Babak kedua dimulai, entah apa yang dikatakan Rafael Benitez kepada anak asuhnya, Liverpool kini menjadi tim yang memegang kendali permainan. Dengan masuknya Hamann, mereka merubah skema menyerang menjadi 3-5-2.

Asa Liverpool mulai terbuka ketika kapten mereka, Steven Gerrard, berhasil memperkecil keunggulan pada menit ke 54. Belum cukup sampai disitu, dua menit berselang Vladimir Smicer berhasil membuat skor jadi 3-2 usai tendangan jarak jauhnya tak dapat dijangkau Nelson Dida.

Comeback dramatis Liverpool lantas kian temui puncaknya usai Xabi Alonso ikut catatkan namanya di papan skor. Pada menit ke 60, meski tendangan 12 pasnya berhasil digagalkan, pemain asal Spanyol itu berhasil menyambut bola rebound dan membuat skor jadi sama kuat 3-3.

Saat itu, pertandingan jadi kian menegangkan usai Milan tak berhenti lancarkan serangan. Mereka masih tidak percaya dengan gelontoran tiga gol yang tercipta hanya dalam waktu enam menit saja!

Meski terus lakukan gempuran, skor sama kuat bertahan hingga 90 menit lamanya.

Di babak tambahan, kedua sama-sama tak dapat mencetak gol hingga gelar juara pun harus dipastikan melalui drama adu penalti. Dalam hal ini, Liverpool jelas jadi tim yang diuntungkan. Pasalnya, semua orang yang melihat perjuangan mereka dalam menyamakan skor 3-3 saja sudah sangat luar biasa. Apalagi kalau sampai berhasil meraih gelar juara. Maka itu akan jadi malam yang sangat bersejarah.
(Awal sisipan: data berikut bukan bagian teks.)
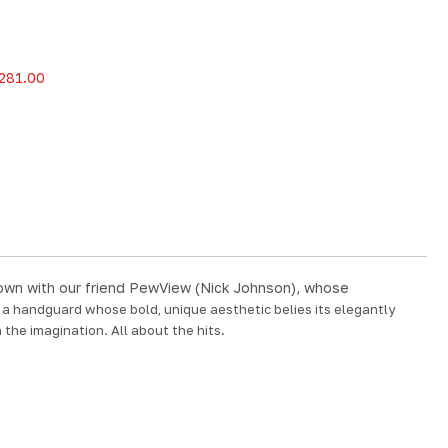
281.00
t down with our friend PewView (Nick Johnson), whose
d a handguard whose bold, unique aesthetic belies its elegantly
 the imagination. All about the hits.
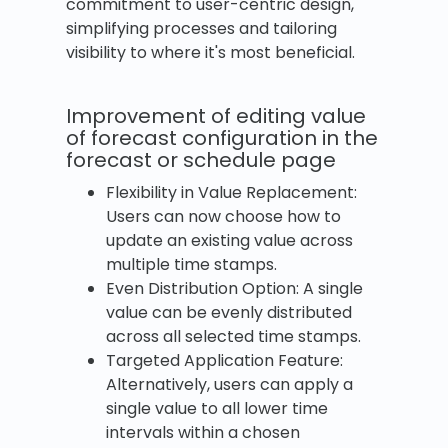
commitment to user-centric design,
simplifying processes and tailoring
visibility to where it's most beneficial.
Improvement of editing value
of forecast configuration in the
forecast or schedule page
Flexibility in Value Replacement:
Users can now choose how to
update an existing value across
multiple time stamps.
Even Distribution Option: A single
value can be evenly distributed
across all selected time stamps.
Targeted Application Feature:
Alternatively, users can apply a
single value to all lower time
intervals within a chosen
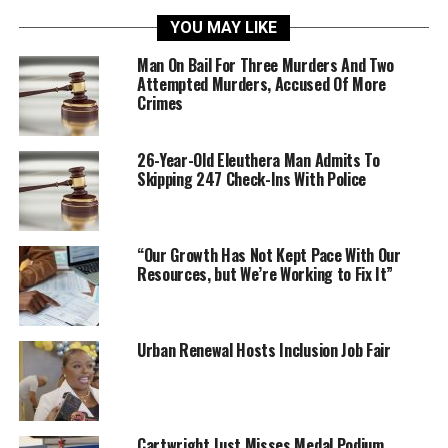
YOU MAY LIKE
Man On Bail For Three Murders And Two
Attempted Murders, Accused Of More
Crimes
26-Year-Old Eleuthera Man Admits To
Skipping 247 Check-Ins With Police
“Our Growth Has Not Kept Pace With Our
Resources, but We’re Working to Fix It”
Urban Renewal Hosts Inclusion Job Fair
Cartwright Just Misses Medal Podium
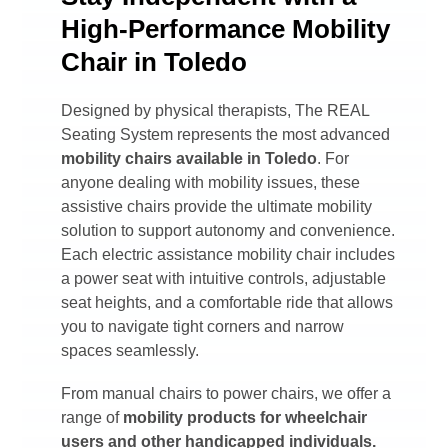
High-Performance Mobility
Chair in Toledo
Designed by physical therapists, The REAL
Seating System represents the most advanced
mobility chairs available in
Toledo
. For
anyone dealing with mobility issues, these
assistive chairs provide the ultimate mobility
solution to support autonomy and convenience.
Each electric assistance mobility chair includes
a power seat with intuitive controls, adjustable
seat heights, and a comfortable ride that allows
you to navigate tight corners and narrow
spaces seamlessly.
From manual chairs to power chairs, we offer a
range of
mobility products for wheelchair
users and other handicapped individuals.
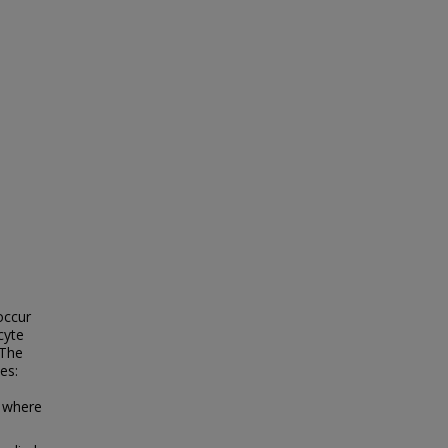
occur
cyte
 The
es:
 where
Sementara Milan, mereka mendapat tekanan yang jauh lebih besar. Jadi tim yang diunggulkan dan sudah memimpin 3-0 di babak pertama tentu membuat semua mewajarkan bila Milan meraih gelar juara.

Akan tetapi inilah sepakbola. Drama yang tercipta masih lebih indah dari film romansa, dan adrenalin yang diciptakan masih lebih menantang dari kisah seorang pria yang akan menyatakan cinta kepada wanita idaman.

Malam itu, tepat di hadapan lebih dari 69 ribu pasang mata, Liverpool menciptakan sebuah mahakarya yang sampai saat ini belum ada tandingannya. Mereka yang tak putus asa setelah tertinggal di babak pertama, berhasil membalikkan keadaan di akhir cerita. Sebuah drama tendangan 12 pas, memunculkan nama Jerzy Dudek sebagai pahlawannya.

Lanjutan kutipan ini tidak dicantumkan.